Animal Instincts

I don’t know if animals truly are good judges of character – but they can be used to show it in fiction. I am focusing here on how animal characters can illuminate the human ones.

The way your characters treat animals can be a simple method to indicate empathy. They might take care to feed birds over winter. They might use humane traps for vermin. They might lift their piglet on the wall to see the parade! More conflicted characters can be revealed by a confused approach – vegetarian but eat fish, or keep urban chickens yet feed foxes. You might use concerns about animals as a plot driver: the vegan diver who liberates lobsters from local fishermen, the shoplifting  lady with too many cats or the kid with a catapult keeping magpies away from  nesting birds.

On the other hand, their behaviour towards animals can be used to show a character’s darker side. The green-stained fish tank, the donkey with untrimmed hooves or the stinking rabbit hutch speak of neglect and failed promises. What about the horrors who train magnifying glasses on ants, or pull legs off spiders? The choice of animal associated with a character can speak volumes – Philip Pullman knew that well with his use of daemons. And where would a world class villain be without an appropriate pet?
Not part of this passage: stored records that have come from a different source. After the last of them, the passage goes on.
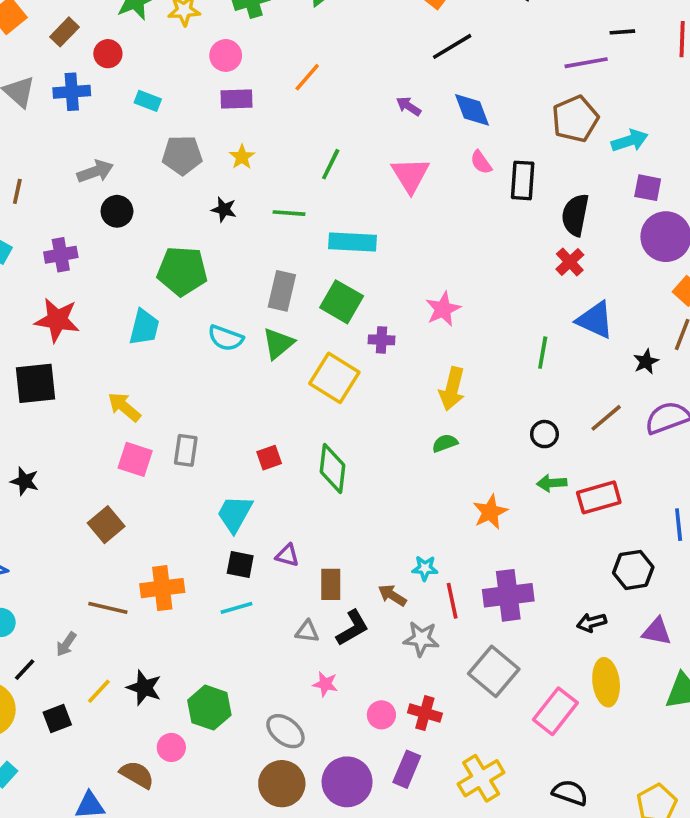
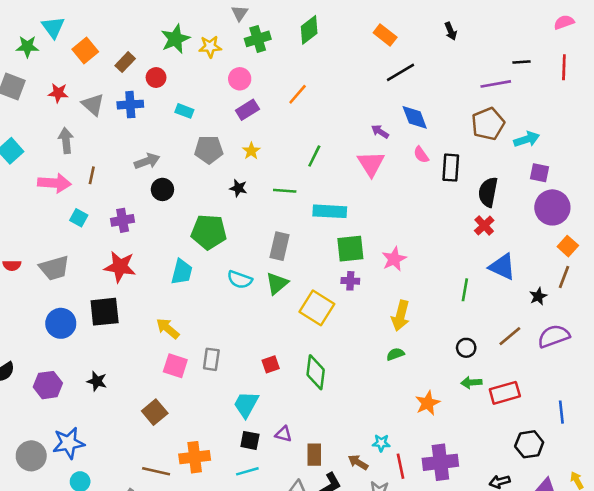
purple rectangle: (237, 99) -> (247, 110), turned -30
purple arrow: (409, 106) -> (380, 132), moved
green square: (342, 302) -> (350, 249), moved, turned -36

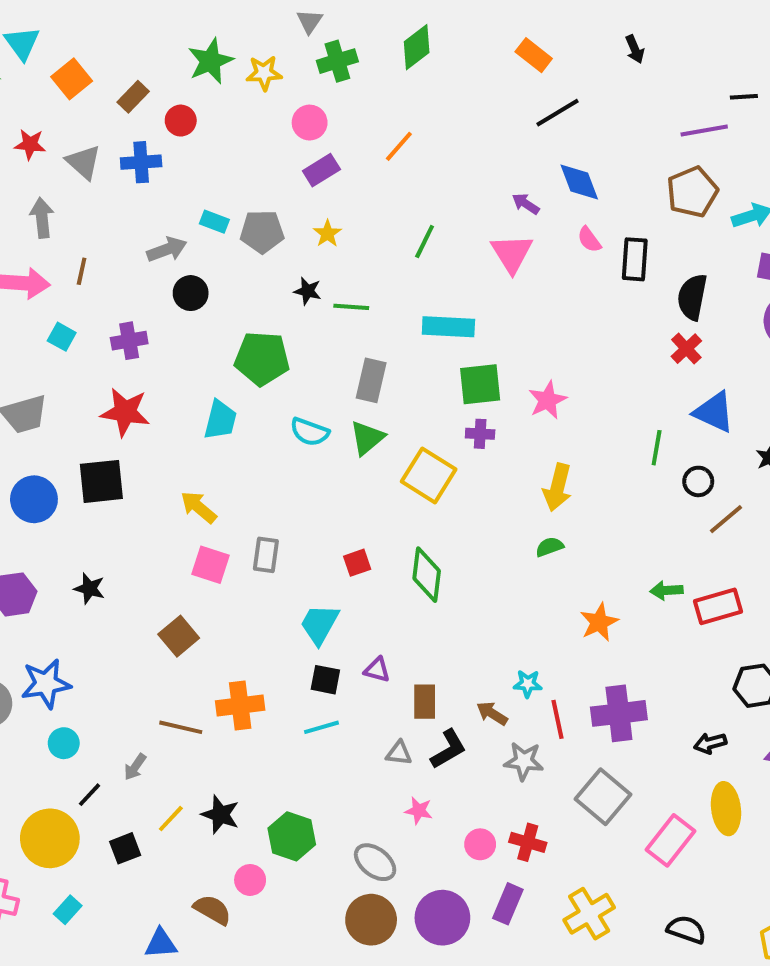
cyan rectangle: (184, 111) -> (214, 222), moved
green line: (285, 191) -> (351, 307), moved
black circle: (466, 348) -> (698, 481), moved

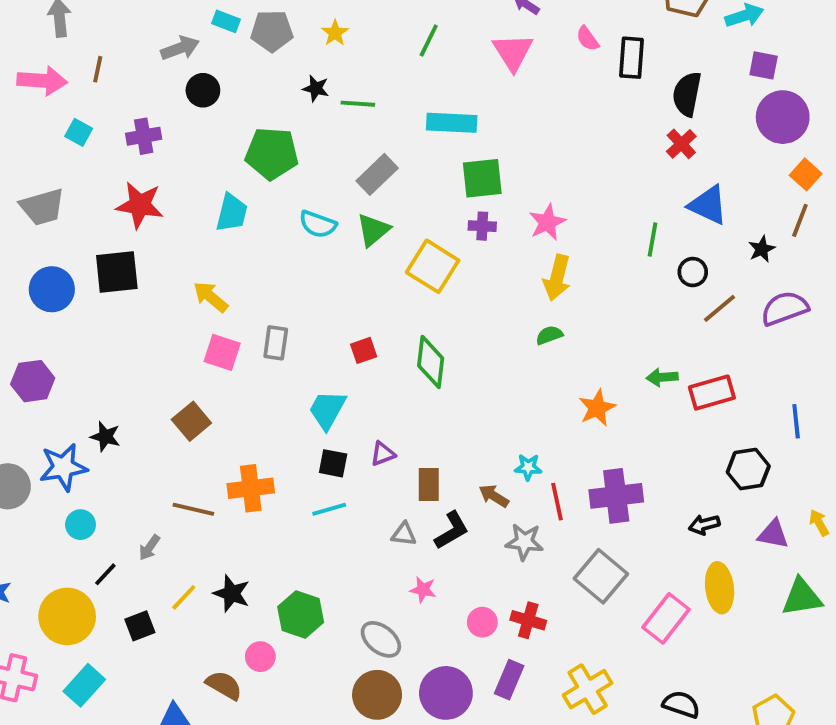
gray rectangle: (371, 380) -> (377, 174), turned 33
pink star: (548, 400) -> (547, 222), moved
black star: (89, 589) -> (105, 437), moved
purple triangle: (377, 670) -> (383, 454), turned -36
cyan rectangle: (68, 910) -> (84, 685), size x1.5

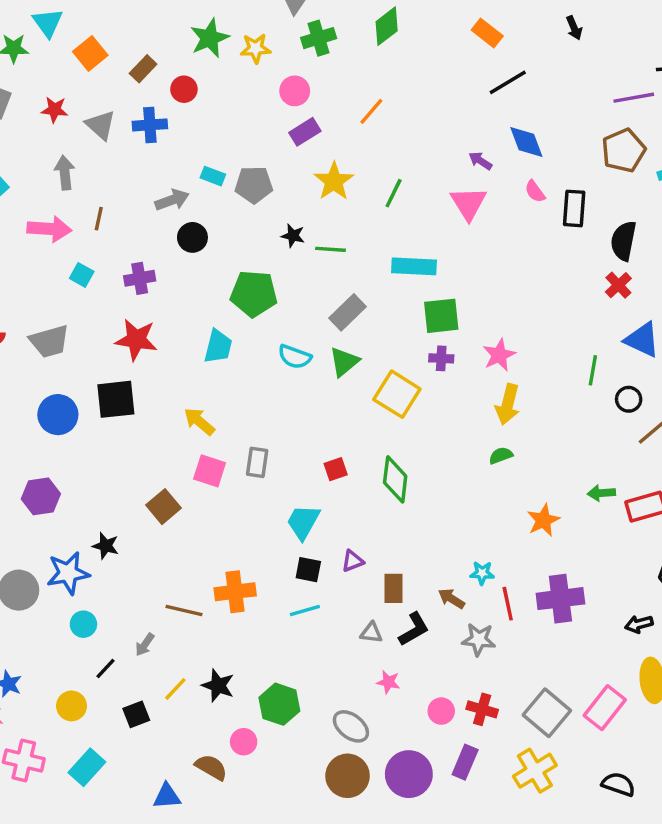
yellow star: (335, 33) -> (334, 181), moved, size x1.6
brown square: (191, 421) -> (164, 507), moved
gray square: (601, 576) -> (547, 713), moved
yellow circle: (67, 616) -> (72, 706), size x0.6

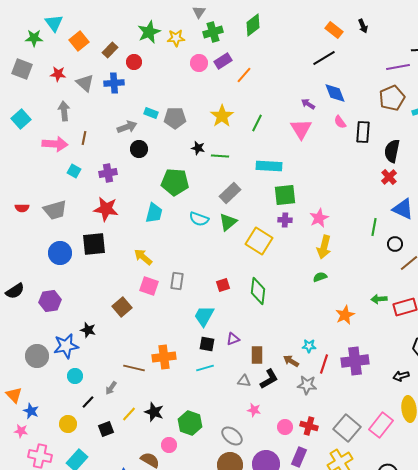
orange rectangle: (487, 33) -> (334, 30), moved
purple rectangle: (305, 132) -> (223, 61), moved
red line: (508, 604) -> (324, 364), turned 30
But it’s not just our character’s attitude towards animals that indicates personality – it’s the animals’ reactions to them. Ever since Bucephalus, the behaviour of the horse around a person has been used to  indicate nobility and trustworthiness. Similarly the wagging tail of a dog can suggest they sense a warm open personality. An affinity with wildlife in particular has been used for innocence and patience – I love Dickon in ‘The Secret Garden’ for that.

Ambivalence, mystery or less stereotyping can be created by the showing the trust of more unusual animal in a given character. How will your reader react if a character wins the affection of a hooded rat,  an ocelot or a seal? What if they are generally unpleasant – but feed deer at dusk on nectarines?

Of course, the fear or hatred of  animals can be used to great effect. The reader does not feel comfortable round someone who makes the joyful blackbirds fall silent, makes a wolfhound tremble and droop its tail or a wildcat cower. And having a carrion crow as a companion certainly says something about a person.

So using an animal as a minor,  secondary or ( as in the case of Black Beauty) central character can be useful strategy for letting your reader see personality in action – without hanging a label around your characters’ necks.

Memento Mori

I’m writing this in The Drift In Surf Cafe in The Witterings. Two ladies sit in the window corner looking out at the rain discussing the celebrities that have died recently…

            ‘You don’t know when you might be struck down’

            ‘Mmm – you’ve got to make the best of what’s happening now.’

January 2011 seems to be haunted by death – the news and real life seem to be full of it. We heard of Gerry Rafferty and Mick Karn – notable for moments of musical fame that gave pleasure to many – and Pete Postlethwaite who left a remarkable body of work in a relatively short life.

As a children’s writer, it was Dick King-Smith that really caught my attention. So many people tweeted and commented with regret at his passing: parents who loved reading ‘The Hodgeheg’ out loud, children who remember ‘The Queen’s Nose’ with great affection, and my old teacher colleagues who used his life story to enthuse young writers. He was an inspiration for late starters like me too – though sadly I never told him. But I do not grieve for him.

Instead I delight in the lovely books he left behind, ‘Babe’ the popular film inspired by his ‘Sheep Pig’ and the happy memories of so many people. I feel the same about L.M. Boston: she had saved the Manor at Hemingford Grey, brought comfort to pilots in WWII with the wind-up gramophone and entertained, scared and thrilled many children with the ‘Green Knowe’ books. I treasure a letter I have from her written in her 90s. My only sadness is not visiting the Manor while she was alive – the moral is: write to your favourite authors sooner rather than later!

Dick King Smith was an atheist, I learnt, which made me think about all sorts of alternative burials. I am much moved by the effort loving families make to create a special event; including music that really means something, sending the body off with hand-picked mementoes, and well chosen readings. Celebration lives alongside grief.

It’s an odd thing to write – but I like handmade willow coffins and beautifully printed card ones as well as the traditional wooden ones. I like woodland eco burials – and six foot high weeping angels. I enjoy a good graveyard and obituaries are a great read: Radio 4’s Last Word is well worth a listen. It is the sense of lives well lived that matters.

The writers of ‘The Archers’ tapped into that theme with the momentous 60th Anniversary episode: Nigel Pargetter was a character who loved life. Fictional deaths move us when they resonate with our sense of what life is.

As a person of faith, I believe there is more, but that’s no excuse for wasting this one. Carpe Diem works well whatever your beliefs.